3. Das Problem der phonologischen Selbständigkeit der Sprachlaute [h], [ç], [x].
Die Klassifikation dieser Laute ist umstritten. N. S. Trubetzkoy betrachtete die letzten zwei als kombinatorische Varianten eines Phonems (siehe Regel 3). Seine Stellungnahme wurde von vielen anderen Sprachwissenschaftlern angenommen.113 Die Qualität und die damit zusammenhängende Zahl der Phoneme hängt davon ab, welche semantischen Einheiten die Grundlage der Aussonderung bilden. Deshalb soll bei der Bestimmung der Phoneme die Abgrenzung der Anordnung durch Rahmeneinheiten (Morpheme, Morphemgefüge) notwendigerweise durchgeführt werden, weil eine Sprache bestimmte Anordnungsgesetze der Phoneme im Rahmen des Morphems und wiederum andere im Rahmen des Wortes (Morphemgefüge) besitzen kann. Bei der Lösung des in Frage stehenden Problems soll auch diese Tatsache in Betracht gezogen werden.114 Die Laute [h], [ç], [x] sind akustischphysiologisch verwandt, sie haben aber in ihrer Distribution Positionseinschränkungen, man könnte behaupten, daß sie sich teilkomplementär verteilen: [h] kommt meist im Anlaut und manchmal im Inlaut mancher Fremdwörter vor. (Uhu, Ahorn, aha, oho, Alkohol), [ç] tritt nach den Vokalen der vorderen Reihe und nach den Diphthongen [ae], [ɔø],nach den Konsonanten [1], [n], [r] und vor den hinteren und vorderen Vokalen (Charkow, Chemie, China, Dichotomie) auf. [h] und [ç] haben manchmal gleiche Umgebung,115 vgl.

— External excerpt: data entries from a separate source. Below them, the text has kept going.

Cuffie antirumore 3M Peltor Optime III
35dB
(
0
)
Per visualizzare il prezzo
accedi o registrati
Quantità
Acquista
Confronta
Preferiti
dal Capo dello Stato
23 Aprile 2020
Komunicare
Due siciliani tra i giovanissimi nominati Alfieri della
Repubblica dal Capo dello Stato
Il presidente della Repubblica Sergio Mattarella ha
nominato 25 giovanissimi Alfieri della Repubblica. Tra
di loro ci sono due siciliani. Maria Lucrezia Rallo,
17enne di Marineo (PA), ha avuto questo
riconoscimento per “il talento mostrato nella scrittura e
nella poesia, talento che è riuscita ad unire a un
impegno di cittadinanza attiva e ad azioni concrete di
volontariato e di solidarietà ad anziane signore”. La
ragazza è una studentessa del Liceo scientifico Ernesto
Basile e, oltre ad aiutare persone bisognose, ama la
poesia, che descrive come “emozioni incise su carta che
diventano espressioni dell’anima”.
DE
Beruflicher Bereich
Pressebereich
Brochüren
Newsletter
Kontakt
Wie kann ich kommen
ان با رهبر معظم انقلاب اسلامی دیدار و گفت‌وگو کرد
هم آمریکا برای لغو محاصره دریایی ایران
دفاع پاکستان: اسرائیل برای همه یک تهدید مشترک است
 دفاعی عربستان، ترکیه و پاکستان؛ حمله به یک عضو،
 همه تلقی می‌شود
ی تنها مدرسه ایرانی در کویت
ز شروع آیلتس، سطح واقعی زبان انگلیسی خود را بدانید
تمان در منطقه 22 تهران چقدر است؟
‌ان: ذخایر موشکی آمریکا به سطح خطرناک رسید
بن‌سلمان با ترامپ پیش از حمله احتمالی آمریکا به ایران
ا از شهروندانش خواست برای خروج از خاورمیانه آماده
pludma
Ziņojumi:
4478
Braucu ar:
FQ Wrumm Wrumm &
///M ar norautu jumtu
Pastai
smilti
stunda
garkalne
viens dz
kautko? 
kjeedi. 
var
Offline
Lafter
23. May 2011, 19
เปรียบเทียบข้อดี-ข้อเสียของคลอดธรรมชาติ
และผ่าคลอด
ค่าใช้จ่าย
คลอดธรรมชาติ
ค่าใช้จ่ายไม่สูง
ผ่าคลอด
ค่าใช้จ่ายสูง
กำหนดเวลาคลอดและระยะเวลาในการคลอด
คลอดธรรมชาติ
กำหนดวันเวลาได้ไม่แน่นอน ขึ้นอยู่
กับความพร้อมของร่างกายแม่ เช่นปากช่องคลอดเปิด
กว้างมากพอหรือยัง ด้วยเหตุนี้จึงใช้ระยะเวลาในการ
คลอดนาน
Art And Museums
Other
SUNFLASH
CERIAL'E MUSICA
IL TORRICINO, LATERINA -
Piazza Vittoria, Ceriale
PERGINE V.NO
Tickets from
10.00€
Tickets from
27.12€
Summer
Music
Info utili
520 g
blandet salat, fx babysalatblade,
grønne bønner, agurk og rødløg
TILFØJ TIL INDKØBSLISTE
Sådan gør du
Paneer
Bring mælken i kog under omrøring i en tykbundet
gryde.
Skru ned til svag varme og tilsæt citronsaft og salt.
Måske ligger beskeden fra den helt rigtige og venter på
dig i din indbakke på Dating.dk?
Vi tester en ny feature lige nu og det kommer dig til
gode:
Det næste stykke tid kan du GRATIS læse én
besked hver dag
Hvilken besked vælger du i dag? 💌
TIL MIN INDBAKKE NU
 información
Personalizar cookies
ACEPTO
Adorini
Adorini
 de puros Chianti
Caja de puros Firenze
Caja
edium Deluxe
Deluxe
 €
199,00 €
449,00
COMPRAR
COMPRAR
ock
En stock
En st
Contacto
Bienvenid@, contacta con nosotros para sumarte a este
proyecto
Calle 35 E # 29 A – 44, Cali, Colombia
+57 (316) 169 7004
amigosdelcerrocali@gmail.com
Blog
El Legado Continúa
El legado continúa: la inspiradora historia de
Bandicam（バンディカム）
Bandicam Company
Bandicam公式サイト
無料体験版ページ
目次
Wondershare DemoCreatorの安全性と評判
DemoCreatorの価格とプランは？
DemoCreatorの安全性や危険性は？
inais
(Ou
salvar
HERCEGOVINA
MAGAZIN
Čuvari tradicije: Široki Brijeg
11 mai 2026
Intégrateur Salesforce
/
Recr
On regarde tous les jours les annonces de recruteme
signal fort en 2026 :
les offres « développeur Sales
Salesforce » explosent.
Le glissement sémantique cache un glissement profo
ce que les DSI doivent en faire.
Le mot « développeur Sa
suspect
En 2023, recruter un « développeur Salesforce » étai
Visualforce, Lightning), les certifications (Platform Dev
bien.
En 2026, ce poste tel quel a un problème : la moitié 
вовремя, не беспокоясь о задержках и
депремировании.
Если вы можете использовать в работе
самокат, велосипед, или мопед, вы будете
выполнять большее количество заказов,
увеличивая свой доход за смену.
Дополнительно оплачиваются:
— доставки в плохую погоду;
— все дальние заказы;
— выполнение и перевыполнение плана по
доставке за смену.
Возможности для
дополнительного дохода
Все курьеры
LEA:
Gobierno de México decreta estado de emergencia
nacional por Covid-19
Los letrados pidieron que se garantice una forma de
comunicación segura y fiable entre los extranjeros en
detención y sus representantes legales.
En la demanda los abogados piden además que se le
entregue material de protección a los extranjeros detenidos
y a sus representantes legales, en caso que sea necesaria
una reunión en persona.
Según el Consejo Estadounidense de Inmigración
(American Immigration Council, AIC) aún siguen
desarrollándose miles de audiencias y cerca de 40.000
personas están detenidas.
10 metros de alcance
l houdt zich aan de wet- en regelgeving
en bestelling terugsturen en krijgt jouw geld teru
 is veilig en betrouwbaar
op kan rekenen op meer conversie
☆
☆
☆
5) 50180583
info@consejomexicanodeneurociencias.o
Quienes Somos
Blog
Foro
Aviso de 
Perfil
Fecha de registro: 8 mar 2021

Chauke—Haucke. [x] kommt nach den Vokalen der hinteren Reihe vor. Auf der Morphemebene sind [ç] und [x] als kombinatorische Varianten eines Phonems zu bestimmen. Hier wird ein phonetischer Unterschied zwischen [ç] und [x] distinktiv nicht ausgenutzt. Bei der Erweiterung der Rahmeneinheit auf Morphemgefüge wird dieses Anordnungsgesetz aufgehoben, d. h. das Verkleinerungsmorphem -chen kann in unmittelbaren Kontakt zu jedem Substantiv treten. Da Substantive auch auf Phoneme auslauten, nach denen innerhalb der Morpheme niemals [ç] vorkommt, z. B. Tau, Kuh, so ist an der Morphemgrenze das Gesetz der komplementären Verteilung für [x] und [ç] durch das morphologische Anordnungsgesetz aufgehoben, vgl. Kuh—Kuchen, Tau—Tauchen, Pfauchen—Pfauchen und Kuchen, tauchen, pfauchen.116 Folglich sollen diese Laute auf der Morphemgefügeebene (an der Morphemgrenze) als verschiedene Phoneme aufgefaßt werden. Im Rahmen der ein- und mehrsilbigen Morpheme sind [ç] und [x] als kombinatorische Varianten des [h] zu.bestimmen.117
Ausschlaggebend für die Feststellung des Phoneminventars einer Sprache soll die kleinste semantische Einheit «Morphem» sein. Darauf hat auch seinerzeit N. S. Trubetzkoy hingewiesen: «Im Inlaut eines deutschen Wortes wird eine fast unbeschränkte Anzahl von Konsonantenverbindungen zugelassen, z. B. Axtstiel, Fuchsschwanz, Obstbaum usw. Irgendwelche Kombinationsregeln lassen sich hier nur mit großer Mühe aufstellen. Dagegen ist die phonematische Struktur der Morpheme, aus denen die deutschen Wörter bestehen, ziemlich klar und unterliegt ganz bestimmten Kombinationsregeln, jedoch nur im Rahmen der Morpheme und zweckmäßigerweise nicht im Rahmen der Wörter».118 Deshalb ist die folgende Meinung von N. Morciniec anzunehmen: «Jede größere semantische Einheit besitzt Phonemanordnungen, die von den Anordnungsgesetzen der Einheiten höherer sprachlicher Ebenen abhängig sind.»119 Als Beweis dieser Ansicht könnte man verschiedenartige Lösungen des phonologischen Statuts der Laute [ç] und [x] anführen (siehe oben).